(DATA FOR THE TASK)
━━━━━━━━━━━━━━━━

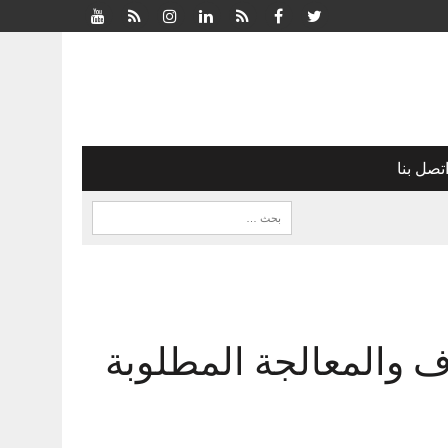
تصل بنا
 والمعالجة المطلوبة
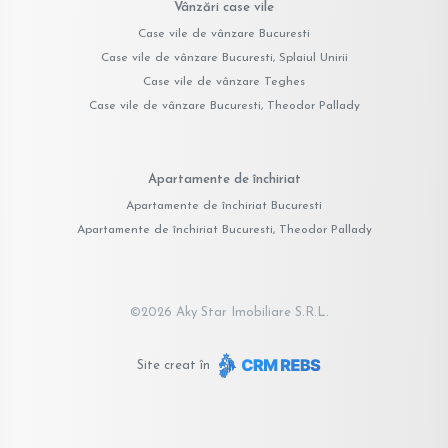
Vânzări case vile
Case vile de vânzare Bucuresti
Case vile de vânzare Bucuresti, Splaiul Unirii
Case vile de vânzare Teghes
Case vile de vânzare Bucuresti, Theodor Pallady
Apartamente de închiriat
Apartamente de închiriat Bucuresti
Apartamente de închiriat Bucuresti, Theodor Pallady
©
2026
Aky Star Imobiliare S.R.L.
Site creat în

━━━━━━━━━━━━━━━━

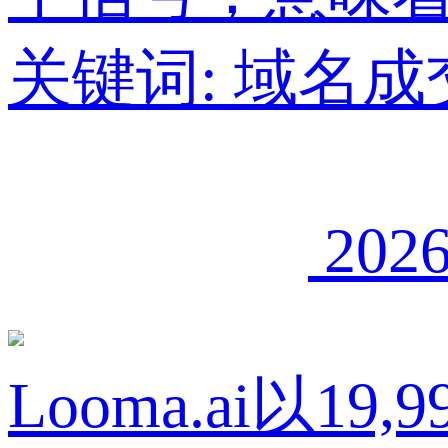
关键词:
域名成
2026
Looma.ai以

━━━━━━━━━━━━━━━━

(REQUIREMENT)
Give only the lines from the one holding "Case vile de vânzare Teghes" through the one holding "Site creat în", each restated exactly as it appears above.

(EXERCISE RESULT)
Case vile de vânzare Teghes
Case vile de vânzare Bucuresti, Theodor Pallady
Apartamente de închiriat
Apartamente de închiriat Bucuresti
Apartamente de închiriat Bucuresti, Theodor Pallady
©
2026
Aky Star Imobiliare S.R.L.
Site creat în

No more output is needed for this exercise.